■ EXERCISE ■
In the records below, the line containing "beschikbaar zijn op" is the first to keep. Retype it and all later lines exactly, through the end.

■ Dataset excerpts ■
------------------------------------------------------------------------

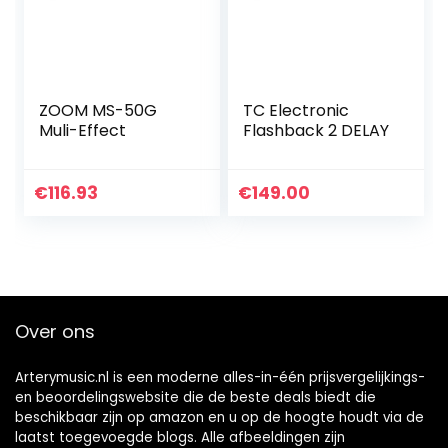
ZOOM MS-50G
TC Electronic
Muli-Effect
Flashback 2 DELAY
€
116.93
€
149.00
Over ons
Arterymusic.nl is een moderne alles-in-één prijsvergelijkings-
en beoordelingswebsite die de beste deals biedt die
beschikbaar zijn op amazon en u op de hoogte houdt via de
laatst toegevoegde blogs. Alle afbeeldingen zijn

------------------------------------------------------------------------

■ TASK RESPONSE ■
beschikbaar zijn op amazon en u op de hoogte houdt via de
laatst toegevoegde blogs. Alle afbeeldingen zijn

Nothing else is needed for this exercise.